* _REQUIRED ACTION_
Your task is to retype each line of the data below exactly.

*** Opening of PROVIDED INFORMATION ***

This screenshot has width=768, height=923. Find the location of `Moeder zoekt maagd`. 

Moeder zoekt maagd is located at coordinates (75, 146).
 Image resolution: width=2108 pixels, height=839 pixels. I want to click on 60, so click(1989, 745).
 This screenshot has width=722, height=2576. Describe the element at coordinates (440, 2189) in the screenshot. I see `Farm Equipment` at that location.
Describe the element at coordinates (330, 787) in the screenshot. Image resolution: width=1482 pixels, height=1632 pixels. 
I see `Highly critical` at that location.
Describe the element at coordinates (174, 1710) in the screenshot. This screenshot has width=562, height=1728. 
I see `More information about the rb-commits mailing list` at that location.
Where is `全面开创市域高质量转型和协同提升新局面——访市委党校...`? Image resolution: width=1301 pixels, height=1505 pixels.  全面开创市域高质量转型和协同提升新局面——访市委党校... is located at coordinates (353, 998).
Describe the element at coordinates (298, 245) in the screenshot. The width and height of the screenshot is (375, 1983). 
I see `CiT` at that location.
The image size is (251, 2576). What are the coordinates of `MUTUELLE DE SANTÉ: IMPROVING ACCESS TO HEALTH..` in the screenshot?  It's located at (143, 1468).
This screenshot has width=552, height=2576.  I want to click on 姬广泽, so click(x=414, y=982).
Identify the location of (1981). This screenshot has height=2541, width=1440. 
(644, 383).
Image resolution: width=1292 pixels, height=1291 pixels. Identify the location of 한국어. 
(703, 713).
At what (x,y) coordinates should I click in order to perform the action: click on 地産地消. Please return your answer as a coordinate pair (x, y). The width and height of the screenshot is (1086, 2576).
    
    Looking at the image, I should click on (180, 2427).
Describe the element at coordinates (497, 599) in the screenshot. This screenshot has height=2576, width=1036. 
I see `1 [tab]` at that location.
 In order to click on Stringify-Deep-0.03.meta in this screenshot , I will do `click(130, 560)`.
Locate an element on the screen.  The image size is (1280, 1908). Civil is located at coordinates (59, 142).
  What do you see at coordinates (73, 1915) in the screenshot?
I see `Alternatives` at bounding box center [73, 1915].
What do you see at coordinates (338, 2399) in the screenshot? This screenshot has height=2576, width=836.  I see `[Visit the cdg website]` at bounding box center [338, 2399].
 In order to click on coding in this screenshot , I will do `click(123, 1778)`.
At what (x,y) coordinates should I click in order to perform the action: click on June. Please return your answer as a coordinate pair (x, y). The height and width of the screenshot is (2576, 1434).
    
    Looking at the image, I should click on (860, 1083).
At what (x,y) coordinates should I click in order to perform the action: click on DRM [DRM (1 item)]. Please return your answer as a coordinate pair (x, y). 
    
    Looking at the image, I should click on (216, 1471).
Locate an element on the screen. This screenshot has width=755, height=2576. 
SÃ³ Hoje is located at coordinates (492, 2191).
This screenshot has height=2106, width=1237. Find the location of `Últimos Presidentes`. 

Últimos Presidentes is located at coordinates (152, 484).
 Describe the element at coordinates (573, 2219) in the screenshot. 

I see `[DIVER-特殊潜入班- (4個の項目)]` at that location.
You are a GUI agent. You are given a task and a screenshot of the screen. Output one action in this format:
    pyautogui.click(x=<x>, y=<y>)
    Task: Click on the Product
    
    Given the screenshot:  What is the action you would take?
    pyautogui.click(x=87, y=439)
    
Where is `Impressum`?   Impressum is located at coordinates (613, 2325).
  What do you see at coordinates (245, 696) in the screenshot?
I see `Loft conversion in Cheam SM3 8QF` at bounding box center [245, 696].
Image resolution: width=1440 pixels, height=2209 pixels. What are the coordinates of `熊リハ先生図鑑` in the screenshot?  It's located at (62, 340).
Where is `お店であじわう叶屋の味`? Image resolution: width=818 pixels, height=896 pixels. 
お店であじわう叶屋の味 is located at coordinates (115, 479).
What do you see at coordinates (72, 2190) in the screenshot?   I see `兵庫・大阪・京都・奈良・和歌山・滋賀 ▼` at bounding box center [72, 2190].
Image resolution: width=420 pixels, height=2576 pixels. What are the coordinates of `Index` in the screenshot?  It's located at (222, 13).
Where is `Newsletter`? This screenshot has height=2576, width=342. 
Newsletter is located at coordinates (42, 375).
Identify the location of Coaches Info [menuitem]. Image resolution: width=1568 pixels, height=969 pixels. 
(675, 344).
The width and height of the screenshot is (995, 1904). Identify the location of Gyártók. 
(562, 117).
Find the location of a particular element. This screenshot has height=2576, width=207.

*** Close of PROVIDED INFORMATION ***

* _TASK ANSWER_
This screenshot has width=768, height=923. Find the location of `Moeder zoekt maagd`. 

Moeder zoekt maagd is located at coordinates (75, 146).
 Image resolution: width=2108 pixels, height=839 pixels. I want to click on 60, so click(1989, 745).
 This screenshot has width=722, height=2576. Describe the element at coordinates (440, 2189) in the screenshot. I see `Farm Equipment` at that location.
Describe the element at coordinates (330, 787) in the screenshot. Image resolution: width=1482 pixels, height=1632 pixels. 
I see `Highly critical` at that location.
Describe the element at coordinates (174, 1710) in the screenshot. This screenshot has width=562, height=1728. 
I see `More information about the rb-commits mailing list` at that location.
Where is `全面开创市域高质量转型和协同提升新局面——访市委党校...`? Image resolution: width=1301 pixels, height=1505 pixels.  全面开创市域高质量转型和协同提升新局面——访市委党校... is located at coordinates (353, 998).
Describe the element at coordinates (298, 245) in the screenshot. The width and height of the screenshot is (375, 1983). 
I see `CiT` at that location.
The image size is (251, 2576). What are the coordinates of `MUTUELLE DE SANTÉ: IMPROVING ACCESS TO HEALTH..` in the screenshot?  It's located at (143, 1468).
This screenshot has width=552, height=2576.  I want to click on 姬广泽, so click(x=414, y=982).
Identify the location of (1981). This screenshot has height=2541, width=1440. 
(644, 383).
Image resolution: width=1292 pixels, height=1291 pixels. Identify the location of 한국어. 
(703, 713).
At what (x,y) coordinates should I click in order to perform the action: click on 地産地消. Please return your answer as a coordinate pair (x, y). The width and height of the screenshot is (1086, 2576).
    
    Looking at the image, I should click on (180, 2427).
Describe the element at coordinates (497, 599) in the screenshot. This screenshot has height=2576, width=1036. 
I see `1 [tab]` at that location.
 In order to click on Stringify-Deep-0.03.meta in this screenshot , I will do `click(130, 560)`.
Locate an element on the screen.  The image size is (1280, 1908). Civil is located at coordinates (59, 142).
  What do you see at coordinates (73, 1915) in the screenshot?
I see `Alternatives` at bounding box center [73, 1915].
What do you see at coordinates (338, 2399) in the screenshot? This screenshot has height=2576, width=836.  I see `[Visit the cdg website]` at bounding box center [338, 2399].
 In order to click on coding in this screenshot , I will do `click(123, 1778)`.
At what (x,y) coordinates should I click in order to perform the action: click on June. Please return your answer as a coordinate pair (x, y). The height and width of the screenshot is (2576, 1434).
    
    Looking at the image, I should click on (860, 1083).
At what (x,y) coordinates should I click in order to perform the action: click on DRM [DRM (1 item)]. Please return your answer as a coordinate pair (x, y). 
    
    Looking at the image, I should click on (216, 1471).
Locate an element on the screen. This screenshot has width=755, height=2576. 
SÃ³ Hoje is located at coordinates (492, 2191).
This screenshot has height=2106, width=1237. Find the location of `Últimos Presidentes`. 

Últimos Presidentes is located at coordinates (152, 484).
 Describe the element at coordinates (573, 2219) in the screenshot. 

I see `[DIVER-特殊潜入班- (4個の項目)]` at that location.
You are a GUI agent. You are given a task and a screenshot of the screen. Output one action in this format:
    pyautogui.click(x=<x>, y=<y>)
    Task: Click on the Product
    
    Given the screenshot:  What is the action you would take?
    pyautogui.click(x=87, y=439)
    
Where is `Impressum`?   Impressum is located at coordinates (613, 2325).
  What do you see at coordinates (245, 696) in the screenshot?
I see `Loft conversion in Cheam SM3 8QF` at bounding box center [245, 696].
Image resolution: width=1440 pixels, height=2209 pixels. What are the coordinates of `熊リハ先生図鑑` in the screenshot?  It's located at (62, 340).
Where is `お店であじわう叶屋の味`? Image resolution: width=818 pixels, height=896 pixels. 
お店であじわう叶屋の味 is located at coordinates (115, 479).
What do you see at coordinates (72, 2190) in the screenshot?   I see `兵庫・大阪・京都・奈良・和歌山・滋賀 ▼` at bounding box center [72, 2190].
Image resolution: width=420 pixels, height=2576 pixels. What are the coordinates of `Index` in the screenshot?  It's located at (222, 13).
Where is `Newsletter`? This screenshot has height=2576, width=342. 
Newsletter is located at coordinates (42, 375).
Identify the location of Coaches Info [menuitem]. Image resolution: width=1568 pixels, height=969 pixels. 
(675, 344).
The width and height of the screenshot is (995, 1904). Identify the location of Gyártók. 
(562, 117).
Find the location of a particular element. This screenshot has height=2576, width=207.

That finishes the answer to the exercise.